Start of DATASET
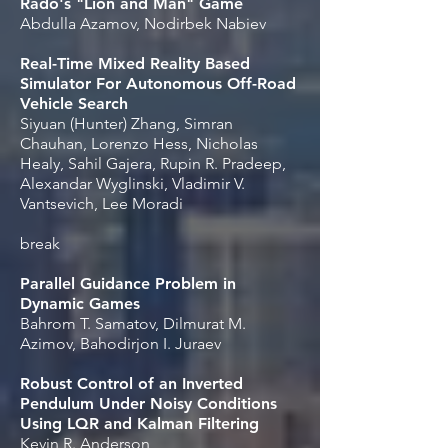
Rado's "Lion and Man" Game
Abdulla Azamov, Nodirbek Nabiev
Real-Time Mixed Reality Based
Simulator For Autonomous Off-Road
Vehicle Search
Siyuan (Hunter) Zhang, Simran
Chauhan, Lorenzo Hess, Nicholas
Healy, Sahil Gajera, Rupin R. Pradeep,
Alexandar Wyglinski, Vladimir V.
Vantsevich, Lee Moradi
break
Parallel Guidance Problem in
Dynamic Games
Bahrom T. Samatov, Dilmurat M.
Azimov, Bahodirjon I. Juraev
Robust Control of an Inverted
Pendulum Under Noisy Conditions
Using LQR and Kalman Filtering
Kevin R. Anderson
End of DATASET
REQUIREMENT. The answer should be nothing more than the lines from the one with "Pendulum Under Noisy Conditions" through the end of the entries, restated word for word.

ANSWER TO THE PROBLEM.
Pendulum Under Noisy Conditions
Using LQR and Kalman Filtering
Kevin R. Anderson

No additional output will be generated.